- [DATA FOR THIS TASK]

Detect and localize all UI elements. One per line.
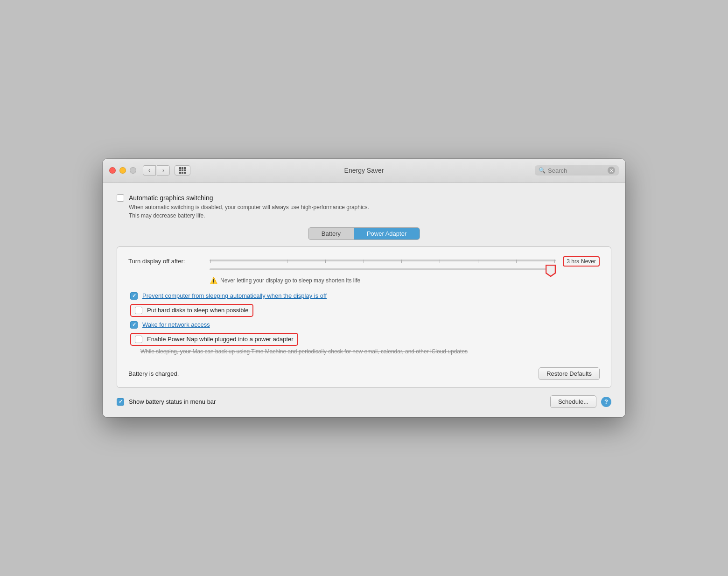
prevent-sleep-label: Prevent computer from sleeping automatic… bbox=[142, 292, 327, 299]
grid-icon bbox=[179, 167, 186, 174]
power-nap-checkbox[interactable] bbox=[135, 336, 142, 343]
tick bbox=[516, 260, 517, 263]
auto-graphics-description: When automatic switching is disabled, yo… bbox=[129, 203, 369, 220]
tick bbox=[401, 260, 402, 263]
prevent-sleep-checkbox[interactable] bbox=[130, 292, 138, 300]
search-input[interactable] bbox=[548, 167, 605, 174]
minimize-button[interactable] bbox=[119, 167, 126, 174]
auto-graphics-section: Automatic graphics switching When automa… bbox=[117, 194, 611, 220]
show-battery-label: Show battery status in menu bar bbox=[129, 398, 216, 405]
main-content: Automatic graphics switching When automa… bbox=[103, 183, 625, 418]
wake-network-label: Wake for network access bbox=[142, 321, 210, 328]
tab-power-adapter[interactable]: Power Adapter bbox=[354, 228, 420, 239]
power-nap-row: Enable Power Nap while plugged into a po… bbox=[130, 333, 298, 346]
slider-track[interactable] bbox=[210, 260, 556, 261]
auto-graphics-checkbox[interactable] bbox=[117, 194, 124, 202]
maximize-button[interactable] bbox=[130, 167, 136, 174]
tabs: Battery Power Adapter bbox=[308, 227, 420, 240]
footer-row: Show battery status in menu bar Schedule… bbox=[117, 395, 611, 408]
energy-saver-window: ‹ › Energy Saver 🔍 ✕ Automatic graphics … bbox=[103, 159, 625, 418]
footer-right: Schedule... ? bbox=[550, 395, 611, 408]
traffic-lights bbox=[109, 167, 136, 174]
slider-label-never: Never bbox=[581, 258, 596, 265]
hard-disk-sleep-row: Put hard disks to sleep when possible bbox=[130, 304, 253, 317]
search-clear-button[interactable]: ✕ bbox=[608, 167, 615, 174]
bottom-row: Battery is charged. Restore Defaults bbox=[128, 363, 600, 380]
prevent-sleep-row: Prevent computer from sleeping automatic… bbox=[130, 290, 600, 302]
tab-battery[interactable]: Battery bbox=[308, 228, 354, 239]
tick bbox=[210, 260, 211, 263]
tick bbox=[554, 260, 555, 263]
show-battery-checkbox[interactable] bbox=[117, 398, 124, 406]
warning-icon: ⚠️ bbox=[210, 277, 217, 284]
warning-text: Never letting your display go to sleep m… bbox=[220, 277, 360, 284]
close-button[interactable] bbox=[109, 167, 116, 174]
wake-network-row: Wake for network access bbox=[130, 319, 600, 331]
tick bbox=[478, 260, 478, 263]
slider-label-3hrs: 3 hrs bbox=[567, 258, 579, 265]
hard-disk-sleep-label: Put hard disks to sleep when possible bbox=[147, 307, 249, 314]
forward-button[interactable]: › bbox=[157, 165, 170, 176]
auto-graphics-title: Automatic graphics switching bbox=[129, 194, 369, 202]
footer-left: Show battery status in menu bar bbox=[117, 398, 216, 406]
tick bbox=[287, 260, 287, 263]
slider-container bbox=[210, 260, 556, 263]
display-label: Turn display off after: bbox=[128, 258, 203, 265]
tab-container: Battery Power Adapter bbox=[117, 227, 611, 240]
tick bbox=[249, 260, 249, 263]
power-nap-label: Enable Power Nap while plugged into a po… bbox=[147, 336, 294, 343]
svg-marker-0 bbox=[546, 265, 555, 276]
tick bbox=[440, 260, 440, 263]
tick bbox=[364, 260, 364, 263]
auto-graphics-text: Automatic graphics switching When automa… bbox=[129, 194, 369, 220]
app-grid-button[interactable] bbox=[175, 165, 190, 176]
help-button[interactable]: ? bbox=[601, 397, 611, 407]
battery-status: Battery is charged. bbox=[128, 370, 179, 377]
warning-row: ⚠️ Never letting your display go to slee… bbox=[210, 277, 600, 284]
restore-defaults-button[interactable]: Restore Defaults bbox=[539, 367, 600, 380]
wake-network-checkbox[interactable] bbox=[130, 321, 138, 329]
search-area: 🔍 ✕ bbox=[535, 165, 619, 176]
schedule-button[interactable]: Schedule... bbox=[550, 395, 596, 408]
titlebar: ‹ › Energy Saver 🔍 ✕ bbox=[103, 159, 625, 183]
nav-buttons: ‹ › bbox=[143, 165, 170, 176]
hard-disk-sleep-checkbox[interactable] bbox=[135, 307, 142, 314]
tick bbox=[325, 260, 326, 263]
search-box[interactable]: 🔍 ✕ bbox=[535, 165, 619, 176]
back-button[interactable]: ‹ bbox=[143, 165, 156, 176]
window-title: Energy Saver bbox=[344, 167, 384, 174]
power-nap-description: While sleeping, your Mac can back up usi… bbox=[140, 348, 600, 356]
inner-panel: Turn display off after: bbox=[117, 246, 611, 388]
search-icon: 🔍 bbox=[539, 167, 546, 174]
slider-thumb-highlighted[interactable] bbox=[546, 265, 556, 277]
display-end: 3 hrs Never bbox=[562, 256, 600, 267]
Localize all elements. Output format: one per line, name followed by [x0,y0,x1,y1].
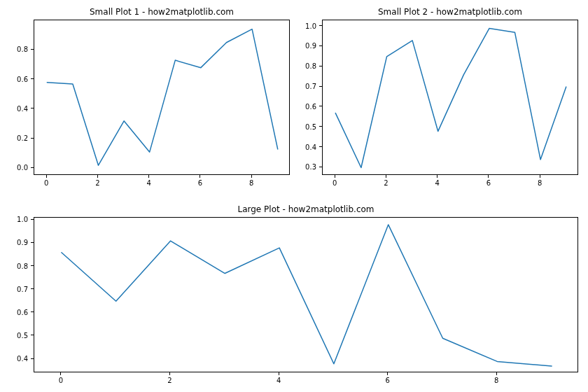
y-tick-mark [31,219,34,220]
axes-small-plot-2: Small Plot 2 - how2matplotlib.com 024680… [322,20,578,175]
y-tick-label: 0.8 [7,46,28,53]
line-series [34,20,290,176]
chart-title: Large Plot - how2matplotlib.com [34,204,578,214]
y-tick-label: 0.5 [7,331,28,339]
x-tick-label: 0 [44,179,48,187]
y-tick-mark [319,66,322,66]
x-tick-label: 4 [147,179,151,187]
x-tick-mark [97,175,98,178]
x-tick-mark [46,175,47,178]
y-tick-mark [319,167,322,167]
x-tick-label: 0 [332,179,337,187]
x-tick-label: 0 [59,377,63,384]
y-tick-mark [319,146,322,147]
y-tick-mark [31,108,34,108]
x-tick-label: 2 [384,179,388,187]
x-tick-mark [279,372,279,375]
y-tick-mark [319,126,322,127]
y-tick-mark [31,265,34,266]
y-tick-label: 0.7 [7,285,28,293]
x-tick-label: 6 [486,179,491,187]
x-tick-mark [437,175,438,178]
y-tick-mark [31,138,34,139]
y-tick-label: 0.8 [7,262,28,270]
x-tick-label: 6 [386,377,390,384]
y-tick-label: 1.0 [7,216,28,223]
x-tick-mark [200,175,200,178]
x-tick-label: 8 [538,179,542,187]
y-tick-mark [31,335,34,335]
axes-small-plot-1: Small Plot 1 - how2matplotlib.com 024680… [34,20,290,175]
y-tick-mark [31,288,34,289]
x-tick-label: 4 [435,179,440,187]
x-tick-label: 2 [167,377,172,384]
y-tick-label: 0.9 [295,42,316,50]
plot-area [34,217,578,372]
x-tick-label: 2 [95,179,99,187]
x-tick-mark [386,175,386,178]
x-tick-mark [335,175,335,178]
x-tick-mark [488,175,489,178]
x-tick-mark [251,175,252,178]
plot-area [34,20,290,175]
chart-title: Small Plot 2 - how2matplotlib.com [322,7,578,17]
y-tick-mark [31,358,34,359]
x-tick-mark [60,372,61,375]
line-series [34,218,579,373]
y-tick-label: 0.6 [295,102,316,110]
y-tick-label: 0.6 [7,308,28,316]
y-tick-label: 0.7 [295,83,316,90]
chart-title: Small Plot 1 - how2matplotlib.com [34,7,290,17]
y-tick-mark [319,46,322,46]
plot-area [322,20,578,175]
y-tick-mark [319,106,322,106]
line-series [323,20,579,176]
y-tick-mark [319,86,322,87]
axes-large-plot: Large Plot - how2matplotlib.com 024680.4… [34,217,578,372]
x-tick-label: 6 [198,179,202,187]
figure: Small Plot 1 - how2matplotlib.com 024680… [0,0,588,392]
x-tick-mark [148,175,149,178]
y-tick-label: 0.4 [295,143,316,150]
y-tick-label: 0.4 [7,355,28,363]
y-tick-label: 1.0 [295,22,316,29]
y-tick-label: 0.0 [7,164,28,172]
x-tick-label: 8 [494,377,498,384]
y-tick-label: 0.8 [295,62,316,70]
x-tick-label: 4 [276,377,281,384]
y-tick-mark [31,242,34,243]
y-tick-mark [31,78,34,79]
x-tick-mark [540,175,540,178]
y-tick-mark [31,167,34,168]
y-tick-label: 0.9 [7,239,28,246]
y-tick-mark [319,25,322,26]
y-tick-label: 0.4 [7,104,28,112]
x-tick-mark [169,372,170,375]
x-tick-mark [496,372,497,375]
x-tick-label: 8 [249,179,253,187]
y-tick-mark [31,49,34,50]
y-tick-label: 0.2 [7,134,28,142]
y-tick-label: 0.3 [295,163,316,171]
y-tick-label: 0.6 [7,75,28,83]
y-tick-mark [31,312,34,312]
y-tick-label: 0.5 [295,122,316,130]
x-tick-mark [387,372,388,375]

- [TASK DIRECTIONS] Search the data for "disk". Copy each line that has it.

- [PROBLEM SOLUTION]
hard-disk-sleep-row: Put hard disks to sleep when possible bbox=[130, 304, 253, 317]
hard-disk-sleep-label: Put hard disks to sleep when possible bbox=[147, 307, 249, 314]
hard-disk-sleep-checkbox[interactable] bbox=[135, 307, 142, 314]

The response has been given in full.